What is the number of lines in this listing that include the string "Water"? Answer with that number by itself.

==========

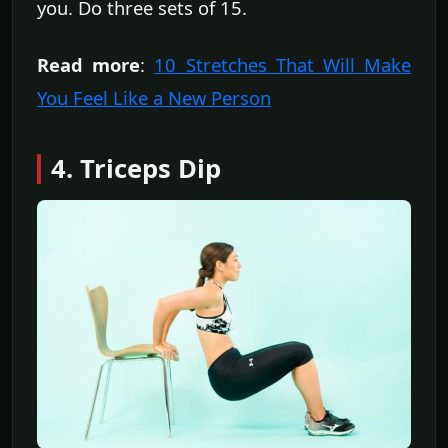
you. Do three sets of 15.
Read more
:
10 Stretches That Will Make
You Feel Like a New Person
4. Triceps Dip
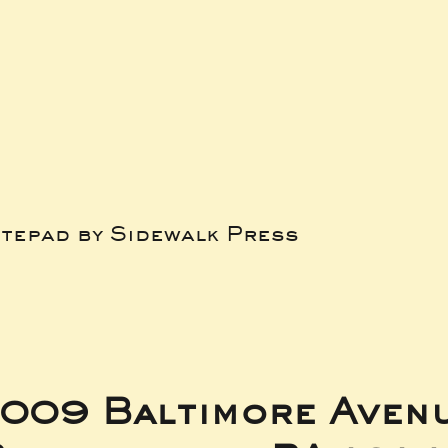
tepad by Sidewalk Press
009 Baltimore Aven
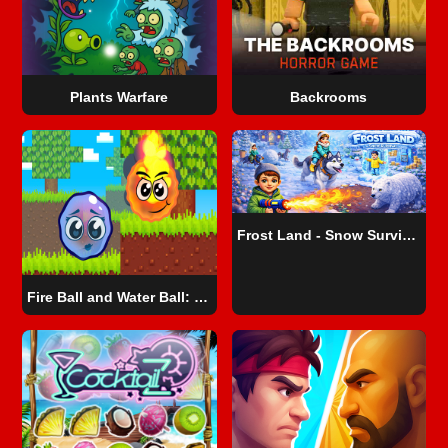
Plants Warfare
Backrooms
Frost Land - Snow Survival
Fire Ball and Water Ball: Parkour Love Balls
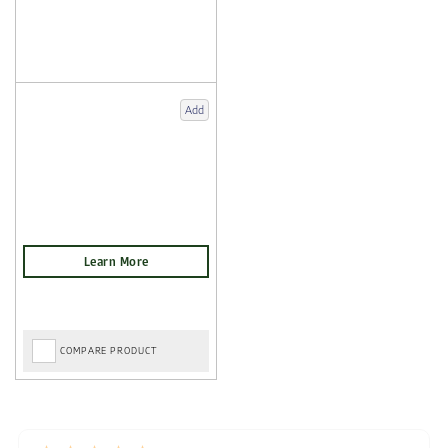
Add
COMPARE PRODUCT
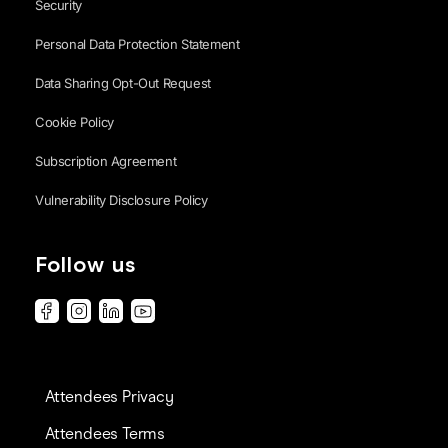
Security
Personal Data Protection Statement
Data Sharing Opt-Out Request
Cookie Policy
Subscription Agreement
Vulnerability Disclosure Policy
Follow us
Attendees Privacy
Attendees Terms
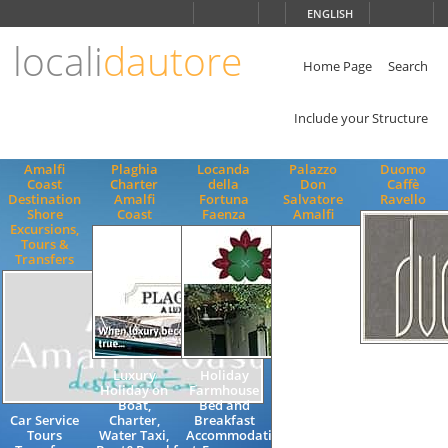
Choose
ENGLISH
language
locali
dautore
ITALIANO
ENGLISH
Home Page
Search
Include your Structure
Amalfi
Plaghia
Locanda
Palazzo
Duomo
Coast
Charter
della
Don
Caffè
Destination
Amalfi
Fortuna
Salvatore
Ravello
Shore
Coast
Faenza
Amalfi
Excursions,
Tours &
Transfers
Lounge Bar,
Luxury
Holiday
Wine Bar in
Holiday on
Farmhouse
main
Boat,
Bed and
square,
Car Service
Charter,
Breakfast
Aperitif on
Tours
Water Taxi,
Accommodation
the Amalfi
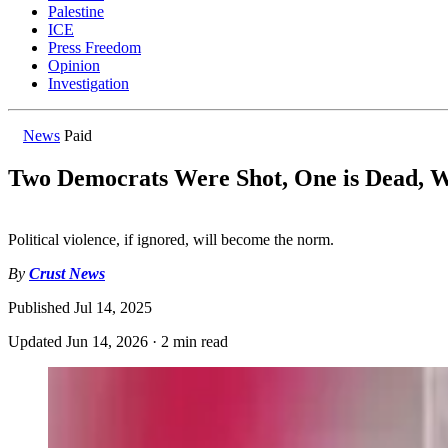
Palestine
ICE
Press Freedom
Opinion
Investigation
News
Paid
Two Democrats Were Shot, One is Dead,
Political violence, if ignored, will become the norm.
By
Crust News
Published
Jul 14, 2025
Updated
Jun 14, 2026
·
2 min read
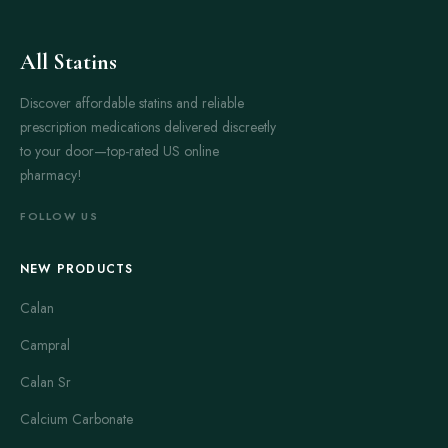
All Statins
Discover affordable statins and reliable
prescription medications delivered discreetly
to your door—top-rated US online
pharmacy!
FOLLOW US
NEW PRODUCTS
Calan
Campral
Calan Sr
Calcium Carbonate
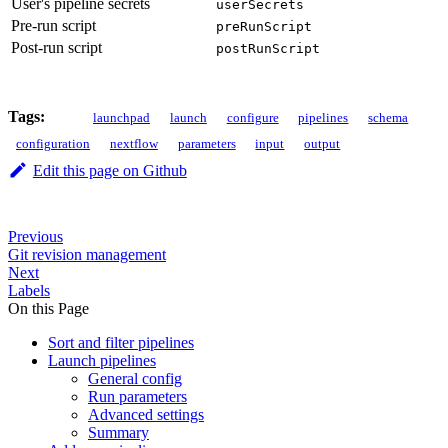
User's pipeline secrets
userSecrets
Pre-run script
preRunScript
Post-run script
postRunScript
Tags:
launchpad
launch
configure
pipelines
schema
configuration
nextflow
parameters
input
output
Edit this page on Github
Previous
Git revision management
Next
Labels
On this Page
Sort and filter pipelines
Launch pipelines
General config
Run parameters
Advanced settings
Summary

==========

» **Solution**
2